Eyes narrowed suspiciously. “Why?”
“As the gift to the parents of the groom,” Joseph said, bowing graciously to Gwladys. “And as an introduction to an offer.”
Our silence begged elaboration, and the poodle said, “It would be a great honor indeed, mon Sieur, to be allowed to hold the wedding reception here.”
“How much – “
Chef Joseph waved this away with a paw, and I think the shock of being interrupted rendered Josslyn momentarily speechless. “Lord Buckhorn, do not think of the cost, s’il vous plait. The whole shall be laid to the feet of Chef Joseph. Mademoiselle Watermaster!” he said, with a snap of his fingers.
The minkess ventured forward from her place of refuge at the front desk. “Yes, Chef Joseph?”
The poodle took the minkess aside and a low-voiced conversation ensued, with Miss Watermaster looking startled and Chef Joseph intent, with much paw-waving by the latter. She finally skedaddled for the front desk and the chef turned back to us.
“It is all, how you say, arranged. After the ceremony you shall find this place transformed! Only ze finest, and all upon my account as a gift to the happy couple!” He beamed at me, and nodded approvingly at Reggie before going back to the kitchen.
Slightly benumbed by this display of generosity (Reggie, however, looked a bit guilty about something – note to self, ask) we each ordered coffee to go with our torte.
Which, by the way, was delicious.
We somehow managed to get through the rest of the dinner without coming to blows.
I’m not quite sure how we managed, yet we did.
After we paid the bill (I insisted on paying, which caused the Sire to glower but otherwise made no objection) Willow proposed a walk in the gardens.

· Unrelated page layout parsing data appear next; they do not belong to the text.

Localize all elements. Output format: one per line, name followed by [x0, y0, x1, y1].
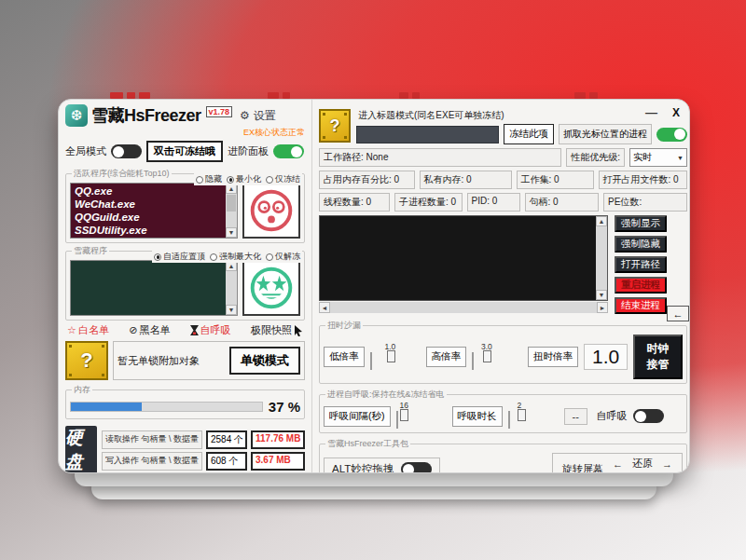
settings-button[interactable]: 设置 — [254, 108, 276, 124]
time-hourglass-legend: 扭时沙漏 — [325, 320, 363, 332]
core-status-text: EX核心状态正常 — [65, 127, 305, 138]
radio-hide[interactable]: 隐藏 — [196, 173, 222, 185]
breath-interval-button[interactable]: 呼吸间隔(秒) — [324, 406, 391, 427]
radio-adaptive-top[interactable]: 自适应置顶 — [154, 251, 205, 263]
clock-takeover-button[interactable]: 时钟接管 — [633, 335, 683, 379]
cursor-icon — [294, 325, 303, 336]
blacklist-link[interactable]: ⊘ 黑名单 — [129, 323, 170, 337]
list-item[interactable]: QQGuild.exe — [75, 211, 222, 224]
priority-label: 性能优先级: — [566, 148, 625, 167]
memory-group: 内存 37 % — [65, 384, 305, 419]
stat-pe-bits: PE位数: — [603, 193, 687, 212]
open-path-button[interactable]: 打开路径 — [615, 256, 667, 273]
force-show-button[interactable]: 强制显示 — [615, 215, 667, 232]
low-rate-slider[interactable]: 1.0 — [370, 353, 421, 370]
memory-percent: 37 % — [269, 399, 300, 415]
rotate-right-button[interactable]: → — [662, 458, 672, 470]
stat-child-procs: 子进程数量: 0 — [394, 193, 463, 212]
scroll-left-icon[interactable]: ◄ — [319, 302, 330, 313]
stat-pid: PID: 0 — [467, 193, 520, 212]
force-hide-button[interactable]: 强制隐藏 — [615, 236, 667, 253]
auto-breath-link[interactable]: 自呼吸 — [190, 323, 231, 337]
restart-process-button[interactable]: 重启进程 — [615, 277, 667, 294]
list-shortcuts-row: ☆ 白名单 ⊘ 黑名单 自呼吸 极限快照 — [65, 321, 305, 339]
kill-process-button[interactable]: 结束进程 — [615, 297, 667, 314]
version-badge: v1.78 — [206, 106, 233, 117]
star-struck-face-icon — [242, 260, 300, 316]
minimize-button[interactable]: — — [645, 105, 657, 119]
disk-read-size: 117.76 MB — [251, 430, 305, 449]
double-click-freeze-button[interactable]: 双击可冻结哦 — [146, 141, 223, 162]
high-rate-button[interactable]: 高倍率 — [426, 347, 467, 367]
memory-progress-bar — [70, 402, 263, 412]
frozen-list-scrollbar[interactable]: ▲ ▼ — [226, 261, 237, 315]
frozen-radio-row: 自适应置顶 强制最大化 仅解冻 — [152, 251, 302, 263]
priority-select[interactable]: 实时 ▼ — [629, 148, 687, 167]
work-path-field: 工作路径: None — [319, 148, 561, 167]
close-button[interactable]: X — [672, 106, 680, 119]
high-rate-slider[interactable]: 3.0 — [472, 353, 522, 370]
rotate-left-button[interactable]: ← — [613, 458, 623, 470]
active-programs-legend: 活跃程序(综合能耗Top10) — [72, 168, 172, 180]
memory-legend: 内存 — [72, 384, 92, 396]
scroll-right-icon[interactable]: ► — [597, 302, 608, 313]
global-mode-toggle[interactable] — [111, 144, 142, 158]
list-item[interactable]: QQ.exe — [75, 184, 222, 198]
console-row: ▲ ▼ ◄ ► 强制显示 强制隐藏 打开路径 重启进程 — [319, 215, 687, 314]
rotate-down-button[interactable]: ↓ — [640, 471, 645, 473]
scroll-down-icon[interactable]: ▼ — [226, 305, 237, 315]
window-controls: — X — [645, 105, 680, 119]
stats-row-2: 线程数量: 0 子进程数量: 0 PID: 0 句柄: 0 PE位数: — [319, 193, 687, 212]
rotate-restore-label[interactable]: 还原 — [632, 457, 653, 471]
single-lock-status: 暂无单锁附加对象 单锁模式 — [113, 341, 305, 380]
desktop-background: — X ❆ 雪藏HsFreezer v1.78 ⚙ 设置 EX核心状态正常 全局… — [0, 0, 746, 560]
chevron-down-icon: ▼ — [677, 155, 684, 161]
breath-interval-slider[interactable]: 16 — [396, 412, 447, 429]
stat-handles: 句柄: 0 — [525, 193, 600, 212]
frozen-programs-list[interactable]: ▲ ▼ — [70, 260, 238, 316]
breathing-legend: 进程自呼吸:保持在线&冻结省电 — [325, 389, 447, 401]
process-console[interactable]: ▲ ▼ — [319, 215, 608, 301]
time-ratio-value: 1.0 — [584, 344, 628, 370]
toolkit-legend: 雪藏HsFreezer工具包 — [325, 438, 410, 450]
snapshot-link[interactable]: 极限快照 — [251, 323, 303, 337]
whitelist-link[interactable]: ☆ 白名单 — [67, 323, 109, 337]
radio-force-maximize[interactable]: 强制最大化 — [210, 251, 261, 263]
low-rate-button[interactable]: 低倍率 — [324, 347, 365, 367]
radio-unfreeze-only[interactable]: 仅解冻 — [266, 251, 300, 263]
disk-label: 硬盘 — [65, 426, 97, 473]
single-lock-mode-button[interactable]: 单锁模式 — [229, 347, 300, 375]
app-logo-icon: ❆ — [65, 104, 88, 127]
scroll-up-icon[interactable]: ▲ — [596, 216, 607, 226]
advanced-panel-toggle[interactable] — [273, 144, 304, 158]
hourglass-icon — [190, 325, 199, 335]
freeze-item-button[interactable]: 冻结此项 — [504, 124, 554, 144]
breath-duration-button[interactable]: 呼吸时长 — [452, 406, 503, 427]
right-panel: ? 进入标题模式(同名EXE可单独冻结) 冻结此项 抓取光标位置的进程 工作路径… — [312, 100, 690, 472]
breath-duration-slider[interactable]: 2 — [508, 412, 559, 429]
disk-write-count: 608 个 — [206, 452, 247, 471]
active-list-scrollbar[interactable]: ▲ ▼ — [226, 184, 237, 238]
background-window-fragment — [399, 92, 420, 99]
frozen-programs-legend: 雪藏程序 — [72, 245, 109, 257]
single-lock-row: ? 暂无单锁附加对象 单锁模式 — [65, 341, 305, 380]
radio-minimize[interactable]: 最小化 — [227, 173, 261, 185]
star-icon: ☆ — [67, 324, 76, 336]
auto-breath-toggle[interactable] — [633, 409, 664, 423]
list-item[interactable]: SSDUtility.exe — [75, 224, 222, 237]
radio-freeze-only[interactable]: 仅冻结 — [266, 173, 300, 185]
scroll-down-icon[interactable]: ▼ — [226, 227, 237, 238]
app-window: — X ❆ 雪藏HsFreezer v1.78 ⚙ 设置 EX核心状态正常 全局… — [58, 99, 690, 473]
console-vscrollbar[interactable]: ▲ ▼ — [596, 216, 607, 300]
console-hscrollbar[interactable]: ◄ ► — [319, 302, 608, 313]
title-mode-input[interactable] — [356, 126, 499, 143]
list-item[interactable]: WeChat.exe — [75, 198, 222, 211]
active-programs-list[interactable]: QQ.exe WeChat.exe QQGuild.exe SSDUtility… — [70, 183, 238, 239]
question-block-icon: ? — [319, 109, 351, 143]
cursor-capture-toggle[interactable] — [656, 128, 687, 142]
alt-drag-toggle[interactable] — [401, 462, 432, 473]
time-ratio-button[interactable]: 扭时倍率 — [528, 347, 578, 367]
disk-write-label: 写入操作 句柄量 \ 数据量 — [102, 452, 202, 471]
time-hourglass-group: 扭时沙漏 低倍率 1.0 高倍率 3.0 扭时倍率 1.0 时钟接管 — [319, 320, 687, 384]
scroll-down-icon[interactable]: ▼ — [596, 290, 607, 300]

There were three votes in favor, one against (along with a grumbled complaint about the poor quality of the gardens and the ineptitude of the gardener) so the walk was agreed upon.
I walked with my inamorata, while Mummy walked with the Sire. I should rather say ‘walked the Sire,’ as there was every indication that Mummy wished she had a collar and leash with her to get Father to walk at heel.
The night was quite mild, with flowers all around us. I was quite conscious of two things:
How ravishing Willow looked, limned in moonlight.
And the sotto voce muttering between my parents a few steps behind us.
Rather disconcerting, all in all. Rather like those new, avant-garde musical productions where the more out-of-tune the instruments are, the better. Our walk was like that – a romantic violin duet, with a dramatic but discordant rumble beneath it.
Certain memories of triggering a small-scale riot at l’Etoile were also coming to the fore.
I wonder if Chef Joseph really did know a recipe for poutine.
By the time I kissed Mummy’s cheek and wished her and Father good-night, however, the lack of sleep was starting to make itself felt. I had, after all, had very little sleep, and Willow looked exhausted as well.
I walked Willow to her door, and we kissed. “Darling,” she said, “I’m proud of you.”
“Thank you, Willow, but . . . “
“I was just tired. And sober.” I winked at her. “Good-night, love. Will I see you for breakfast?”